Subqueries in the FROM Clause
SELECT ... FROM (subquery) name ... SELECT ... FROM (subquery) AS name ... (Note: Only valid starting with Hive 0.13.0) |
Hive supports subqueries only in the FROM clause (through Hive 0.12). The subquery has to be given a name because every table in a FROM clause must have a name. Columns in the subquery select list must have unique names. The columns in the subquery select list are available in the outer query just like columns of a table. The subquery can also be a query expression with UNION. Hive supports arbitrary levels of subqueries.
The optional keyword "AS" can be included before the subquery name in Hive 0.13.0 and later versions (HIVE-6519).
Example with simple subquery:
SELECT col FROM ( SELECT a+b AS col FROM t1 ) t2 |
Example with subquery containing a UNION ALL:
SELECT t3.col FROM ( SELECT a+b AS col FROM t1 UNION ALL SELECT c+d AS col FROM t2 ) t3 |
Subqueries in the WHERE Clause
As of Hive 0.13 some types of subqueries are supported in the WHERE clause.

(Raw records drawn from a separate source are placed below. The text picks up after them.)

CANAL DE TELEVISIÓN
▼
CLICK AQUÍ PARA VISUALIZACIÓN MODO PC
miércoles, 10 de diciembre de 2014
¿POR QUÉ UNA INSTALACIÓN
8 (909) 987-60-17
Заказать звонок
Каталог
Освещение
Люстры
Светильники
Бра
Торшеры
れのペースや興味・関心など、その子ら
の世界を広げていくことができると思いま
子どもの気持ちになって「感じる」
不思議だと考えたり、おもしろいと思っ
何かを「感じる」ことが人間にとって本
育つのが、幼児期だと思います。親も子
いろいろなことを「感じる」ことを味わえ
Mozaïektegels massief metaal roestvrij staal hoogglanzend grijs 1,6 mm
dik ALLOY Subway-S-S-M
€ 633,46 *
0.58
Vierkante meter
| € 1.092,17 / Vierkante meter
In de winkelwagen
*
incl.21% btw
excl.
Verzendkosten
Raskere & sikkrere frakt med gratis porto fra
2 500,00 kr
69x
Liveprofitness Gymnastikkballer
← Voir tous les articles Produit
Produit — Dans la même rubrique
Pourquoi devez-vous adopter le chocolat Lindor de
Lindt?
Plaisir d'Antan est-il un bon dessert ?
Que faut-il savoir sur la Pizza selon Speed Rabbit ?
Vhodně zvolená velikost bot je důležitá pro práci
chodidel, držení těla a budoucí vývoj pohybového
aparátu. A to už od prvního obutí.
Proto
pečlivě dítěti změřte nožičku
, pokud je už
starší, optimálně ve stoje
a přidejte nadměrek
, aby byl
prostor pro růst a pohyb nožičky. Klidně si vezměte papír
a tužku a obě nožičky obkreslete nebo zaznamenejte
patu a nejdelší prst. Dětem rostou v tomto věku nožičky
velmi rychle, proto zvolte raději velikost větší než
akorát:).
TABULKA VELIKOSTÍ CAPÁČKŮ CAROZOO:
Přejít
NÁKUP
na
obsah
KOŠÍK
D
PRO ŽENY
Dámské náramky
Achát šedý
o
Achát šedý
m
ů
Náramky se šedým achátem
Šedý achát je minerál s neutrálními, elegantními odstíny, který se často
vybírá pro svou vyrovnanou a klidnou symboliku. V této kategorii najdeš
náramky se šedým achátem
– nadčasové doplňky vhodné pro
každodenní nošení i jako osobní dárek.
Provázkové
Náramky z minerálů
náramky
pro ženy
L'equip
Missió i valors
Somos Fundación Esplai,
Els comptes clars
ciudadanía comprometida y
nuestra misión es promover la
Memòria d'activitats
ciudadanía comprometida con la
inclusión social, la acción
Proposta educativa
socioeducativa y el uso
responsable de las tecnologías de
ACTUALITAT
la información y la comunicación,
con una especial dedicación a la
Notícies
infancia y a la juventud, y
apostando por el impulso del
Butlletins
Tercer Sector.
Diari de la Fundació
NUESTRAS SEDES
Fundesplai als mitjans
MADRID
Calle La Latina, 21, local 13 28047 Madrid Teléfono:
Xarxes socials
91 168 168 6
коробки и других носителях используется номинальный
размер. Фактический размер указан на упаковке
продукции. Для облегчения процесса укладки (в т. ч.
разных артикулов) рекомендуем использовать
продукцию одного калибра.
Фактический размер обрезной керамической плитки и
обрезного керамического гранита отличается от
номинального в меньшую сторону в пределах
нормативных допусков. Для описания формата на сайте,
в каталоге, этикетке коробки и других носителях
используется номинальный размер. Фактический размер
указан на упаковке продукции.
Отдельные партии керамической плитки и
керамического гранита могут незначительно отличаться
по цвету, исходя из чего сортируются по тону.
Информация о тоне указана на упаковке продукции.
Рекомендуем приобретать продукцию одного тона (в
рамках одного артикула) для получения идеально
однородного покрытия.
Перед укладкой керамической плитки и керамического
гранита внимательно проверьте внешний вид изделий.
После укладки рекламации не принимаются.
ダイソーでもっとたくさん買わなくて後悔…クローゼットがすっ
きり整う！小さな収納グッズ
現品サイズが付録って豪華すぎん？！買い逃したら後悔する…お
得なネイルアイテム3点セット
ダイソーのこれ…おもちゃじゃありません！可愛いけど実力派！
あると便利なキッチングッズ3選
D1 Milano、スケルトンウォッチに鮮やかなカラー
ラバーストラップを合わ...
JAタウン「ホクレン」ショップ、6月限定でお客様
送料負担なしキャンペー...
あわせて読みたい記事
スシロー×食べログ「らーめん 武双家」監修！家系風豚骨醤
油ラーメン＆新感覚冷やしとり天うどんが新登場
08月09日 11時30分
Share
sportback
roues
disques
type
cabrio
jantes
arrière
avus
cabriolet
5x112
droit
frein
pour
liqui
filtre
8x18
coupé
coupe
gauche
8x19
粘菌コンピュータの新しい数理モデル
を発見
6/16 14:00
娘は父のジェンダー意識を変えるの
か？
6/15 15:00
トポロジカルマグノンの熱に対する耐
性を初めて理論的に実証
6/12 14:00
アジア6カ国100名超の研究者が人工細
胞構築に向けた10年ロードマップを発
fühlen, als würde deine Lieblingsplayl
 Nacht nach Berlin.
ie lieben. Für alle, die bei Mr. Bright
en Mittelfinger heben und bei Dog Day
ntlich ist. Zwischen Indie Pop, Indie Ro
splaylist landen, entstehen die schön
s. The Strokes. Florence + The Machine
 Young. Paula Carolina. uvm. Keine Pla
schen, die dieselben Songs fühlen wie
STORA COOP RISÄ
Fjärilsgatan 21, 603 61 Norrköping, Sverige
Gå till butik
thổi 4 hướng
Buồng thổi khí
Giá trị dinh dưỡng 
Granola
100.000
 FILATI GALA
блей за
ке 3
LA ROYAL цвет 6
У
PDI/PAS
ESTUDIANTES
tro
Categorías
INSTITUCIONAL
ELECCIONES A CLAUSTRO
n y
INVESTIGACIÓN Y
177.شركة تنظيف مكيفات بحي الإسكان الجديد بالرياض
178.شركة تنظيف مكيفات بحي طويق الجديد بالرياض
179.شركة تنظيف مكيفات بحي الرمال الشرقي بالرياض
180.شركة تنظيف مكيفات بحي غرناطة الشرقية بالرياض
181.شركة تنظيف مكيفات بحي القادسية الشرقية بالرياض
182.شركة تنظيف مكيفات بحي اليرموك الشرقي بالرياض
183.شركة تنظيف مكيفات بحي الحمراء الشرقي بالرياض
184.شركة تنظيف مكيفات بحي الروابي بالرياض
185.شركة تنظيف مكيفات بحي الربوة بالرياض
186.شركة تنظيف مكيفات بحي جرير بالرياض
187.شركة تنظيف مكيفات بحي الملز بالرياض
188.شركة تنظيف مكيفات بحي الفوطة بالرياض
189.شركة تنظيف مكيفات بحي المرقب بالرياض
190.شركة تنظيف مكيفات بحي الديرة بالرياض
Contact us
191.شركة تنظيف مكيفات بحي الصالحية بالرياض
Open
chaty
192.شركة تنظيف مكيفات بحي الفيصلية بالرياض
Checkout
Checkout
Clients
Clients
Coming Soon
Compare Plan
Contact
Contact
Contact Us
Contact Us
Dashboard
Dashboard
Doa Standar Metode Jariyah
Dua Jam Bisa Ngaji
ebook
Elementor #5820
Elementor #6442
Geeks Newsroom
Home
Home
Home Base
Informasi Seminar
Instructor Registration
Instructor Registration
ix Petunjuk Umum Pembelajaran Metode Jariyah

Those are queries where the result of the query can be treated as a constant for IN and NOT IN statements (called uncorrelated subqueries because the subquery does not reference columns from the parent query):
SELECT * FROM A WHERE A.a IN ( SELECT foo FROM B); |
The other supported types are EXISTS and NOT EXISTS subqueries:
SELECT A FROM T1 WHERE EXISTS ( SELECT B FROM T2 WHERE T1.X = T2.Y) |
There are a few limitations:
- These subqueries are only supported on the right-hand side of an expression.
- IN/NOT IN subqueries may only select a single column.
- EXISTS/NOT EXISTS must have one or more correlated predicates.
- References to the parent query are only supported in the WHERE clause of the subquery.